Self-driving vehicles (SDVs) - Impact analysis Amsterdam

Thursday, 21 September 2017

by: Sacha Oerlemans

An extract from the Dutch BCG report;

Impactstudie zelfrijdende voertuigen Amsterdam door BCG.pdf

The city of Amsterdam has asked the Boston Consulting Group to determine:

  • the impact of self-driving vehicles on the city's amenities
  • which interventions would be useful to maximise benefits and minimise disadvantages.

Self-driving vehicles (SDVs) will become common place on our streets, but when:

  • The technology is expected to be ready around 2025 for not too complex traffic situations, such as motorways and arterial roads.
  • No significant barriers are expected economically. Currently, some 25% of Dutch consumers say they are willing to pay EUR 5,000 extra for SDV features. Se we can expect enough early-adopters to launch SDV technology.
  • Legislation is not expected to be a bottleneck for introducing SDVs.

The SDV offering will include:

  • private cars
  • self-driving taxis
  • self-driving mini busses.

With these models and propositions, the dividing line between public and private transport will gradually disappear.

Costs comparions

Costs per passenger kilometre

  • The cost for travel in a self-driving car (SDC) and self-driving taxi (SDT) will be comparable to the vehicles currently in use.
  • The cost of travel in a self-driving bus (SDB) will be lower than current public transport.

From the BCG impact analysis you may conclude that SDVs will have a major impact on the city of Amsterdam, but not in the short term. What's more, not all impacts will be favourable.

The current infrastructure and the public transport network is complex and the number of traffic movements will only increase. Without SDVs, traffic density is already a major concern for the city.

As traffic situations in Amsterdam are complex, three location scenarios and one extra journey/vehicle sharing scenario were studied:

  • SDVs on motorways only
  • SDVs also on arterial roads
  • SDVs everywhere in the city
  • SDVs journey/vehicle sharing everywhere in the city

In order to work out the scenarios, a baseline case study was needed. In the baseline case study (from 2015 to 2050) car kilometres will grow by about 50%, from 12 million to 19 million. This growth will be organic (due to population growth, for example). For the sake of the study, it is assumed that the capacity problems identified will be resolved.
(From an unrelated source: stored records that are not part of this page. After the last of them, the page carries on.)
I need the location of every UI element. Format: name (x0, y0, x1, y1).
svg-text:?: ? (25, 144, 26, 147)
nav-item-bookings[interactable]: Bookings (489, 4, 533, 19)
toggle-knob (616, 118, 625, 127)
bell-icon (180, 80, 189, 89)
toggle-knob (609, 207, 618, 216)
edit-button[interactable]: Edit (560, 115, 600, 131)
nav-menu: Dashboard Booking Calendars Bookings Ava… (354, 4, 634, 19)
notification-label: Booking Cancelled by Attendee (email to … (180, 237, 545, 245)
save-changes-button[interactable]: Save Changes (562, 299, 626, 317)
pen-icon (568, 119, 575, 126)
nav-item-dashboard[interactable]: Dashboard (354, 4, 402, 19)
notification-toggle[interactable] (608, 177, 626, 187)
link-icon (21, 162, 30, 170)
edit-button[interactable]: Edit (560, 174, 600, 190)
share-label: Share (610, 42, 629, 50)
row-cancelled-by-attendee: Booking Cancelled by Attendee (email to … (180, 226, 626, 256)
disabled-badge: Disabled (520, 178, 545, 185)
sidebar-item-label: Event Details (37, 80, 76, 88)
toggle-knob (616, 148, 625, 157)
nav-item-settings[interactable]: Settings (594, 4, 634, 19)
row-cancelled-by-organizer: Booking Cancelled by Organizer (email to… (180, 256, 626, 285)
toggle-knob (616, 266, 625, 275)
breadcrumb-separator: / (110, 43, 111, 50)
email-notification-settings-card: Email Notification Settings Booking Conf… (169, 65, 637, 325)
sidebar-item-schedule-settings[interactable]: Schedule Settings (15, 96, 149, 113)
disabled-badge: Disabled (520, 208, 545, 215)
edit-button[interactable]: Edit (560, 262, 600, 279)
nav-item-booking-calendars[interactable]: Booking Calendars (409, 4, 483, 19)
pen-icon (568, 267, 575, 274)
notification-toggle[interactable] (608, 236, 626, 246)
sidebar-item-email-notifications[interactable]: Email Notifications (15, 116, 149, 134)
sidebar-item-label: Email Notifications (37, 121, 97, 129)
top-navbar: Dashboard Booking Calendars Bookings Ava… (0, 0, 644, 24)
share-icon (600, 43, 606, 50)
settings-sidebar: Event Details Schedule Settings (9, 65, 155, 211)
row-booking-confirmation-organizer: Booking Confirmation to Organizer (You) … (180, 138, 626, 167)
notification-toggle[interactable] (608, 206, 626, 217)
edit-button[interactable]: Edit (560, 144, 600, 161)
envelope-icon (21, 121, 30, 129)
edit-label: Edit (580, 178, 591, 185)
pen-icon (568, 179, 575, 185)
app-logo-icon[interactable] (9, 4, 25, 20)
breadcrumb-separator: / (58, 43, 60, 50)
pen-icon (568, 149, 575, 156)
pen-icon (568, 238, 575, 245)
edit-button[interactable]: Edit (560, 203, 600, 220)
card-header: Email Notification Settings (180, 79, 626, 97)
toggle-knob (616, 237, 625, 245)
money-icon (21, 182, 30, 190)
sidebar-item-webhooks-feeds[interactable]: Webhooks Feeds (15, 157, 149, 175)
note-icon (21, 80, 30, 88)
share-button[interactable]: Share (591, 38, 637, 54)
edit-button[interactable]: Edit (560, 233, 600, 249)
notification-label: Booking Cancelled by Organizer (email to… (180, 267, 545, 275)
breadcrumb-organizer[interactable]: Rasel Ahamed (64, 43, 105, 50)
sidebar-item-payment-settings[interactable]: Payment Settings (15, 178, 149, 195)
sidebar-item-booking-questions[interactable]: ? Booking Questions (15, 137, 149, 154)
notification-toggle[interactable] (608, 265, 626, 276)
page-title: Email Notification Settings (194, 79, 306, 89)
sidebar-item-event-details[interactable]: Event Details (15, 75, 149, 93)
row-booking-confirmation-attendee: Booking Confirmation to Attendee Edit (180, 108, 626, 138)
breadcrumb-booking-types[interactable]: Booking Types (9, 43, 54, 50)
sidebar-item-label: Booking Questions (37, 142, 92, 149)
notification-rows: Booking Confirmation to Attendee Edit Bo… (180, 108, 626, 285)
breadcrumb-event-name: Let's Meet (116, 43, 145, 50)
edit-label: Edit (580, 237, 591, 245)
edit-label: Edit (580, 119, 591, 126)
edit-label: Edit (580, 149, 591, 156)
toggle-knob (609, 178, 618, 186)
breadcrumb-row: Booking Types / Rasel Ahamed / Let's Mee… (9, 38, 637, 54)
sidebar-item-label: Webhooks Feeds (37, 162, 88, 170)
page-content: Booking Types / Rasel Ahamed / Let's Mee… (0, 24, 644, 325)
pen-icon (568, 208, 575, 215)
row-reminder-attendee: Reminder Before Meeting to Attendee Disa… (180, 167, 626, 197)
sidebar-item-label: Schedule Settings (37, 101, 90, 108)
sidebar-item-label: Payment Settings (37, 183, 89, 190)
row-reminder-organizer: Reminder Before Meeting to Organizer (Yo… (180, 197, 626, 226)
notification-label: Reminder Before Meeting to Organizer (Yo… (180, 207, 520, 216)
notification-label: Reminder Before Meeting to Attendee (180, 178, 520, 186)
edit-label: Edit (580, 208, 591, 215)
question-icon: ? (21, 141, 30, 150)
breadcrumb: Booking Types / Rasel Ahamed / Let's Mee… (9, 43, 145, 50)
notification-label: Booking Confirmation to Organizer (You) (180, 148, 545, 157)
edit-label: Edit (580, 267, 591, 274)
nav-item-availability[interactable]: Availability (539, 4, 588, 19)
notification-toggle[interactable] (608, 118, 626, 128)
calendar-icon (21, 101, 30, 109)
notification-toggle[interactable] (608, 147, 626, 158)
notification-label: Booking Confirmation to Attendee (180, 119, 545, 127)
Base case car kilometres growth from 2015 to 2050

The research indicates that the modality mix on the road will change drastically in scenarios 2 and 3. The total number of kilometres travelled may even double – from 30% on the road to 60-70% of the total kilometres on the road.

  • People will switch from regular car and train to SDV.
  • Bus, tram and metro travellers will also switch to SDV.
  • 30% of cyclists will switch to SDV.

In scenario 1 the number of kilometres travelled by road will also increase, from 30% to 36%, as many people will switch from regular a car to a SDV (which will still need to be driven manually in the city) and 30% of train travellers will switch to a SDV.

Drastic modality change in scenarios 2 and 3 - more road km in the city

To enable SDVs, major interventions will be necessary to resolve complexity and capacity issues.

  • Complexity: traffic will grind to a halt with large quantities of pedestrians, cyclists and SDVs. Additionally, some pedestrians and cyclists will take advantage of knowing that SDVs will stop.
  • Capacity: the switch to SDVs causes extra traffic. The capacity of the access roads in particular will not be sufficient.
  • Interventions:
    • Simplify complex traffic situations by separating modalities
    • Penalise jaywalkers
    • Encourage use of SDBs
    • Open public transport lanes toSDVs
    • Transform parking spaces along access roads to extra taffic lanes
    • Encourage journey sharing

Main conclusions:

  • SDVs are coming, they will be used on local roads, not just on motorways.
  • It is advisable to develop a vision to give direction to possible interventions:
    • How to facilitate the growing demand of vehicles on the road?
    • How to nudge travellers towards journey/vehicle sharing (scenario 3b)?
    • Will SDVs be facilitated on arterial roads only, or everywhere?
    • Will city councils proceed pro-actively or gradually?